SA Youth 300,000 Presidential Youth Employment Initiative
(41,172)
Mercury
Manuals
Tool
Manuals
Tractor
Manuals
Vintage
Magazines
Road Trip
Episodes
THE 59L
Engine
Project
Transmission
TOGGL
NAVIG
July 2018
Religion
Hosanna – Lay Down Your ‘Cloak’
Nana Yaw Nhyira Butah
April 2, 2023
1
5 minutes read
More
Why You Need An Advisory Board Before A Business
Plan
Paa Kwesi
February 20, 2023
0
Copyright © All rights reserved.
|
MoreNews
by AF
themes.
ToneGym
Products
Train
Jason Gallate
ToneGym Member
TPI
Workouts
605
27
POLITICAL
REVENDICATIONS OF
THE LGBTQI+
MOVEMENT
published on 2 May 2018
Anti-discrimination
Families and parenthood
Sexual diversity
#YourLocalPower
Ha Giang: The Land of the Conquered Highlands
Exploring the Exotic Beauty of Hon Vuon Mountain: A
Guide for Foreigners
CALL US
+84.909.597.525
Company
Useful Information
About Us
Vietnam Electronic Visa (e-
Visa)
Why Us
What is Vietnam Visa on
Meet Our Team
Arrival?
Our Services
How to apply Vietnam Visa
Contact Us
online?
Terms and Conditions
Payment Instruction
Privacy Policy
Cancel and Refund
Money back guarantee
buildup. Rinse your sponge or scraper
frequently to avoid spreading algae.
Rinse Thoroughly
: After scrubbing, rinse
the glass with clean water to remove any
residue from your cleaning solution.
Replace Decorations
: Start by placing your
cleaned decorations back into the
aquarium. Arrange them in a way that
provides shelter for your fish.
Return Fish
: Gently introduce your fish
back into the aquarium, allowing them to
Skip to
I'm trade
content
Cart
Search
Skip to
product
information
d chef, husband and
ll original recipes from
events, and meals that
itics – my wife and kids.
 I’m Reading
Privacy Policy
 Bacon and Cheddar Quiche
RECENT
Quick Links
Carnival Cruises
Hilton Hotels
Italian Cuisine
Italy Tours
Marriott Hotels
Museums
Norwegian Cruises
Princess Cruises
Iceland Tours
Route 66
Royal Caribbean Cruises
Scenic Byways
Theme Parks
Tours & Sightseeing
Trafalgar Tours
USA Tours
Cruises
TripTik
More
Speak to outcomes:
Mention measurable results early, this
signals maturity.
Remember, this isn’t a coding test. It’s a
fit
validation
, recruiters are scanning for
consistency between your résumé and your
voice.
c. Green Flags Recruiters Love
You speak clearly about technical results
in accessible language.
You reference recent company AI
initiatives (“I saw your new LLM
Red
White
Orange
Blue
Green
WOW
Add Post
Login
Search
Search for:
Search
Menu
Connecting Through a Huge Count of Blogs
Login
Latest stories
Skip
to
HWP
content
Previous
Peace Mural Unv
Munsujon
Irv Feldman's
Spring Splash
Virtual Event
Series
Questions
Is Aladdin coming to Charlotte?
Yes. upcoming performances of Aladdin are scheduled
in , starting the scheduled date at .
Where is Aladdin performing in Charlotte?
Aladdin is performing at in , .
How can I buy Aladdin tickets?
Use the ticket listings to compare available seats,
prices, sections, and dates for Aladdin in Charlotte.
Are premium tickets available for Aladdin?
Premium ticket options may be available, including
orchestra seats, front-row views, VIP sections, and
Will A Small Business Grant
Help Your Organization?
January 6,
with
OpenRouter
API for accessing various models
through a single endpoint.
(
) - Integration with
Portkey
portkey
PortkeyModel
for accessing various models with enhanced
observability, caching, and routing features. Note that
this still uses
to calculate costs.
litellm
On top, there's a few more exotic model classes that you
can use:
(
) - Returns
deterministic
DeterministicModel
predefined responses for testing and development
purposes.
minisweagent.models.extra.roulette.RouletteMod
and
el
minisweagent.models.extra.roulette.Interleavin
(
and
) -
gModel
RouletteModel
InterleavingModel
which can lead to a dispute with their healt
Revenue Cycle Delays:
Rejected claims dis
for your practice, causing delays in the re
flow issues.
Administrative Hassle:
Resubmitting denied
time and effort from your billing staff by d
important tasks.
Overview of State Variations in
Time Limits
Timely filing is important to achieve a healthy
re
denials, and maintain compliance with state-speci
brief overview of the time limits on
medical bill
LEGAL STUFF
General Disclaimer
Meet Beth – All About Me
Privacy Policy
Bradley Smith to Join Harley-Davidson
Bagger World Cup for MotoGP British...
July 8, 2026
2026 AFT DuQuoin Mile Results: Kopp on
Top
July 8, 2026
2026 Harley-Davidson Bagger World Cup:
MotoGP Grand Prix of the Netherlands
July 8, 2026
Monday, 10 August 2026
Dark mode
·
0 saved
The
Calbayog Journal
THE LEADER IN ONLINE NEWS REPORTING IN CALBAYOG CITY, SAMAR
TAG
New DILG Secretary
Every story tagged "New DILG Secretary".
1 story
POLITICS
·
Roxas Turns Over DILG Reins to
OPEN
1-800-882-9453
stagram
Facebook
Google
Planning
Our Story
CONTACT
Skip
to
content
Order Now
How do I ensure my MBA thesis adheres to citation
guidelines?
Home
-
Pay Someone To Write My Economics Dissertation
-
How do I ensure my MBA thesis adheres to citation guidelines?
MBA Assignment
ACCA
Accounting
________________________
[Brief] Retype the material exactly, including every line.

[Finished task]
SA Youth 300,000 Presidential Youth Employment Initiative
(41,172)
Mercury
Manuals
Tool
Manuals
Tractor
Manuals
Vintage
Magazines
Road Trip
Episodes
THE 59L
Engine
Project
Transmission
TOGGL
NAVIG
July 2018
Religion
Hosanna – Lay Down Your ‘Cloak’
Nana Yaw Nhyira Butah
April 2, 2023
1
5 minutes read
More
Why You Need An Advisory Board Before A Business
Plan
Paa Kwesi
February 20, 2023
0
Copyright © All rights reserved.
|
MoreNews
by AF
themes.
ToneGym
Products
Train
Jason Gallate
ToneGym Member
TPI
Workouts
605
27
POLITICAL
REVENDICATIONS OF
THE LGBTQI+
MOVEMENT
published on 2 May 2018
Anti-discrimination
Families and parenthood
Sexual diversity
#YourLocalPower
Ha Giang: The Land of the Conquered Highlands
Exploring the Exotic Beauty of Hon Vuon Mountain: A
Guide for Foreigners
CALL US
+84.909.597.525
Company
Useful Information
About Us
Vietnam Electronic Visa (e-
Visa)
Why Us
What is Vietnam Visa on
Meet Our Team
Arrival?
Our Services
How to apply Vietnam Visa
Contact Us
online?
Terms and Conditions
Payment Instruction
Privacy Policy
Cancel and Refund
Money back guarantee
buildup. Rinse your sponge or scraper
frequently to avoid spreading algae.
Rinse Thoroughly
: After scrubbing, rinse
the glass with clean water to remove any
residue from your cleaning solution.
Replace Decorations
: Start by placing your
cleaned decorations back into the
aquarium. Arrange them in a way that
provides shelter for your fish.
Return Fish
: Gently introduce your fish
back into the aquarium, allowing them to
Skip to
I'm trade
content
Cart
Search
Skip to
product
information
d chef, husband and
ll original recipes from
events, and meals that
itics – my wife and kids.
 I’m Reading
Privacy Policy
 Bacon and Cheddar Quiche
RECENT
Quick Links
Carnival Cruises
Hilton Hotels
Italian Cuisine
Italy Tours
Marriott Hotels
Museums
Norwegian Cruises
Princess Cruises
Iceland Tours
Route 66
Royal Caribbean Cruises
Scenic Byways
Theme Parks
Tours & Sightseeing
Trafalgar Tours
USA Tours
Cruises
TripTik
More
Speak to outcomes:
Mention measurable results early, this
signals maturity.
Remember, this isn’t a coding test. It’s a
fit
validation
, recruiters are scanning for
consistency between your résumé and your
voice.
c. Green Flags Recruiters Love
You speak clearly about technical results
in accessible language.
You reference recent company AI
initiatives (“I saw your new LLM
Red
White
Orange
Blue
Green
WOW
Add Post
Login
Search
Search for:
Search
Menu
Connecting Through a Huge Count of Blogs
Login
Latest stories
Skip
to
HWP
content
Previous
Peace Mural Unv
Munsujon
Irv Feldman's
Spring Splash
Virtual Event
Series
Questions
Is Aladdin coming to Charlotte?
Yes. upcoming performances of Aladdin are scheduled
in , starting the scheduled date at .
Where is Aladdin performing in Charlotte?
Aladdin is performing at in , .
How can I buy Aladdin tickets?
Use the ticket listings to compare available seats,
prices, sections, and dates for Aladdin in Charlotte.
Are premium tickets available for Aladdin?
Premium ticket options may be available, including
orchestra seats, front-row views, VIP sections, and
Will A Small Business Grant
Help Your Organization?
January 6,
with
OpenRouter
API for accessing various models
through a single endpoint.
(
) - Integration with
Portkey
portkey
PortkeyModel
for accessing various models with enhanced
observability, caching, and routing features. Note that
this still uses
to calculate costs.
litellm
On top, there's a few more exotic model classes that you
can use:
(
) - Returns
deterministic
DeterministicModel
predefined responses for testing and development
purposes.
minisweagent.models.extra.roulette.RouletteMod
and
el
minisweagent.models.extra.roulette.Interleavin
(
and
) -
gModel
RouletteModel
InterleavingModel
which can lead to a dispute with their healt
Revenue Cycle Delays:
Rejected claims dis
for your practice, causing delays in the re
flow issues.
Administrative Hassle:
Resubmitting denied
time and effort from your billing staff by d
important tasks.
Overview of State Variations in
Time Limits
Timely filing is important to achieve a healthy
re
denials, and maintain compliance with state-speci
brief overview of the time limits on
medical bill
LEGAL STUFF
General Disclaimer
Meet Beth – All About Me
Privacy Policy
Bradley Smith to Join Harley-Davidson
Bagger World Cup for MotoGP British...
July 8, 2026
2026 AFT DuQuoin Mile Results: Kopp on
Top
July 8, 2026
2026 Harley-Davidson Bagger World Cup:
MotoGP Grand Prix of the Netherlands
July 8, 2026
Monday, 10 August 2026
Dark mode
·
0 saved
The
Calbayog Journal
THE LEADER IN ONLINE NEWS REPORTING IN CALBAYOG CITY, SAMAR
TAG
New DILG Secretary
Every story tagged "New DILG Secretary".
1 story
POLITICS
·
Roxas Turns Over DILG Reins to
OPEN
1-800-882-9453
stagram
Facebook
Google
Planning
Our Story
CONTACT
Skip
to
content
Order Now
How do I ensure my MBA thesis adheres to citation
guidelines?
Home
-
Pay Someone To Write My Economics Dissertation
-
How do I ensure my MBA thesis adheres to citation guidelines?
MBA Assignment
ACCA
Accounting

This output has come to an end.